Size does matter. If you are experiencing holes in your yard, there are a variety of things that could be causing them. Animals, children at play, rotten roots, flooding and irrigation problems are the usual suspects. Small holes in yards are generally from insects, invertebrates or burrowing rodents. Larger holes have more catastrophic causes as a rule and the origin must be discovered and the issue repaired. Use a sleuthing process to answer, “What is digging holes in my yard?” Then learn about identifying holes and fixing the problem.
Lawn and Garden Holes
Mole holes are covered by a hill of earth, while a vole hole is not. Birds make holes in sod as they search for food and earthworms make small little holes the size of pencils to aerate the soil and provide air to their tunnels.
Some wasps and other insects lay eggs in sod, which produces holes. It might be beneficial to excavate small holes in yards to see if there are eggs or if there is a tunnel. This will provide you with more information so you can decide what approach to take next.

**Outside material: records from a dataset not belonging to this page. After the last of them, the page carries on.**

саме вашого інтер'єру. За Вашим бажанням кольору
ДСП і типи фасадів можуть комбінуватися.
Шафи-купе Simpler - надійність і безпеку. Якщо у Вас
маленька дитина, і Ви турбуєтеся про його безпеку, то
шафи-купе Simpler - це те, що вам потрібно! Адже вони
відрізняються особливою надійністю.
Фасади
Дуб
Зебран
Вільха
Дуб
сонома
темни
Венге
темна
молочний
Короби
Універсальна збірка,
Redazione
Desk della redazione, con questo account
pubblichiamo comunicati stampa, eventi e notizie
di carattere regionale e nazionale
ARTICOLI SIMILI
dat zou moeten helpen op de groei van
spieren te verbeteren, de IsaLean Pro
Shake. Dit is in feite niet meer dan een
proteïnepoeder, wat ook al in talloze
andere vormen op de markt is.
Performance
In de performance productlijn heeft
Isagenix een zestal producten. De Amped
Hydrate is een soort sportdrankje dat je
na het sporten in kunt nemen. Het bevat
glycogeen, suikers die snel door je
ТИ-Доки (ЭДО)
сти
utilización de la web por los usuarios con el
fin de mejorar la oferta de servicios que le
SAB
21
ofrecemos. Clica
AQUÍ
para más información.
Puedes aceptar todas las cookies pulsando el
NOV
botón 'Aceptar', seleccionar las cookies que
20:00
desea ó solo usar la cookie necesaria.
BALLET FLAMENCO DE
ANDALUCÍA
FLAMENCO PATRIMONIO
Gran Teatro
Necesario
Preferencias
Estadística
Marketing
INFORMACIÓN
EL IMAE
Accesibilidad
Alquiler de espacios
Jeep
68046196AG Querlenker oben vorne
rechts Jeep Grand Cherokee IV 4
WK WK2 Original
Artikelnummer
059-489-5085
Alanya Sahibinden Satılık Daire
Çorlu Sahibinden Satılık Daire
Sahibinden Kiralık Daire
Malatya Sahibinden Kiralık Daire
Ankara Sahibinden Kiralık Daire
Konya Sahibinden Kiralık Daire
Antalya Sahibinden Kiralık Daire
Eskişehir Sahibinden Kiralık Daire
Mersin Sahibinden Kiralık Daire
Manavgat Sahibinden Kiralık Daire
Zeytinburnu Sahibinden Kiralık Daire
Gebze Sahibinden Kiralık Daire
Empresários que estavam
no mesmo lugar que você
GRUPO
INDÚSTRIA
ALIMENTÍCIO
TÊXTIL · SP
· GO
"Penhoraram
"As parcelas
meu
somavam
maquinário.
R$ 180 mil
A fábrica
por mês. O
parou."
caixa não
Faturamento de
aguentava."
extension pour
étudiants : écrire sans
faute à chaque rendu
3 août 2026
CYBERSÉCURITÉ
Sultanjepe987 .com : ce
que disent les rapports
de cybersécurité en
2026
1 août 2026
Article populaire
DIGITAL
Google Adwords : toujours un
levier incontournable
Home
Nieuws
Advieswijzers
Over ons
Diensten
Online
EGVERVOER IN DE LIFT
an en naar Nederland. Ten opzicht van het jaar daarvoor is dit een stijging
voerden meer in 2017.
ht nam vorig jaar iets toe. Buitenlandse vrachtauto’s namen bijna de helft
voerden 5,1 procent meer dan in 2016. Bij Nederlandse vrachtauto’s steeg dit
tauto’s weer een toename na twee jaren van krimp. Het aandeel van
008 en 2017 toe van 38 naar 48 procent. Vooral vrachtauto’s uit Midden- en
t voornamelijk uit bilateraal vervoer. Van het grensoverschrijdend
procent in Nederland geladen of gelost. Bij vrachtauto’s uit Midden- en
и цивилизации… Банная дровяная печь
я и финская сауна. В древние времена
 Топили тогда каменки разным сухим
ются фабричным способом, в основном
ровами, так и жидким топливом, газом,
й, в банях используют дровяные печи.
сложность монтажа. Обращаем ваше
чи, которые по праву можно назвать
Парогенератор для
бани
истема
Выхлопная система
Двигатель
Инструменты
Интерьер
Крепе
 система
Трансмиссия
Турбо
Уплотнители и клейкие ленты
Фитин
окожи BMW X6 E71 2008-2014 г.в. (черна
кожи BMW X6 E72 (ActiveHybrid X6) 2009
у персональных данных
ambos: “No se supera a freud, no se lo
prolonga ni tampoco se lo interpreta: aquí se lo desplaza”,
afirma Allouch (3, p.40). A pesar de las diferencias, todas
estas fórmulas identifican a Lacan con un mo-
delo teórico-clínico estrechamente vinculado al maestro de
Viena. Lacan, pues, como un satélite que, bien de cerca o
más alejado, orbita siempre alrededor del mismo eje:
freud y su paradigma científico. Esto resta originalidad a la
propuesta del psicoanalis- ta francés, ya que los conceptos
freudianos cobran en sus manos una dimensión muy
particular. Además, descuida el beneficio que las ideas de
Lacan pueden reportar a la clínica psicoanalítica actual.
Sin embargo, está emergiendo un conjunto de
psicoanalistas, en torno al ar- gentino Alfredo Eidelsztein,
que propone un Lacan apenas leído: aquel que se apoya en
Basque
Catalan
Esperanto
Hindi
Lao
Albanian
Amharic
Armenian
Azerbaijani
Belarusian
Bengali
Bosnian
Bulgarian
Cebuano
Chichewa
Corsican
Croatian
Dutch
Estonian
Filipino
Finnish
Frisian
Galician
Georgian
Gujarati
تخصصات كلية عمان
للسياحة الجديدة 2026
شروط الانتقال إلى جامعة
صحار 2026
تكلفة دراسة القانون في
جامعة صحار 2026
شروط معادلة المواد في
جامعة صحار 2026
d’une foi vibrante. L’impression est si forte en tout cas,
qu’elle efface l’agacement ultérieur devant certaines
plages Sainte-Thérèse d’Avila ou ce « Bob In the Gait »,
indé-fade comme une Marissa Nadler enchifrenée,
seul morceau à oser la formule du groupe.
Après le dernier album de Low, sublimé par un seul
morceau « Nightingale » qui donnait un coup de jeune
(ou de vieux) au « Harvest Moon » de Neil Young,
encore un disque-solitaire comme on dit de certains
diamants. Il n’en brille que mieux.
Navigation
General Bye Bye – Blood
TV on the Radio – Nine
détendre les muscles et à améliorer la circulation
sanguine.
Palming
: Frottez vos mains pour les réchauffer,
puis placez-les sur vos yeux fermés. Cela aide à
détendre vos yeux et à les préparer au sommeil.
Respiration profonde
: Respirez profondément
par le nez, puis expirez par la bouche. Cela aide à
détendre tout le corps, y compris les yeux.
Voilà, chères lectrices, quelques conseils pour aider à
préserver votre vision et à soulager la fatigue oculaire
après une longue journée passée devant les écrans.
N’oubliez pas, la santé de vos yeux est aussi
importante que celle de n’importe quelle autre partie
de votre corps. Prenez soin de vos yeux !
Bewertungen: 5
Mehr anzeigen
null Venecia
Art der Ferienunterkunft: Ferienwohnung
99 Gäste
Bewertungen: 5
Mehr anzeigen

Identifying Holes through Process of Elimination
The home gardener seeking to find out what is digging holes in my yard may have to cast an eye to pets or children. This may seem obvious, but if you have a roving pooch in the neighborhood, it might be a digger. Children also find it fun to make tunnels and fort in dirt, which often requires excavation.
Once these obvious causes have been eliminated, it is time to focus on site. If the problem isn’t holes throughout the lawn, but holes in the soil or garden, there are other possibilities. Wild animal activities create holes in the garden. Birds, squirrels and other animals dig in soil looking for insects or food they previously buried. Animals also burrow into soil and nest underground.
Areas near tree snags and roots that have holes could be the burrows of rats or chipmunks. Larger holes may host armadillos or even groundhogs, which leave holes a foot across. Watch in the early morning and evening for signs of these animals.
Wet or boggy soils may be the home of crawfish, which leave 2- to 4-inch tall mud towers with a broad hole at the top. If you want them off your property, trapping or professional animal control services are likely your best option.
Identifying Holes per Time of Year
Insect activity and life cycles are prevalent in soil and sod. Contemplate lawn and garden holes by season if you suspect insect invasions.
Earthworms are most active in spring and when soils are moist. They leave a granular tower of soil around their 1-inch holes. Many other insects lay their eggs in soil and the larvae hatch in spring, leaving pinprick sized holes.
Post winter, roots from trees may fail and cause cave ins. Diverted streams or other underground water can create holes. When you turn on your sprinkler system in spring, you may find a pipe has sprung a leak and will cause a boggy fissure.
As you can see there are many possible causes for a hole in the landscape. Follow the clues and see where they lead.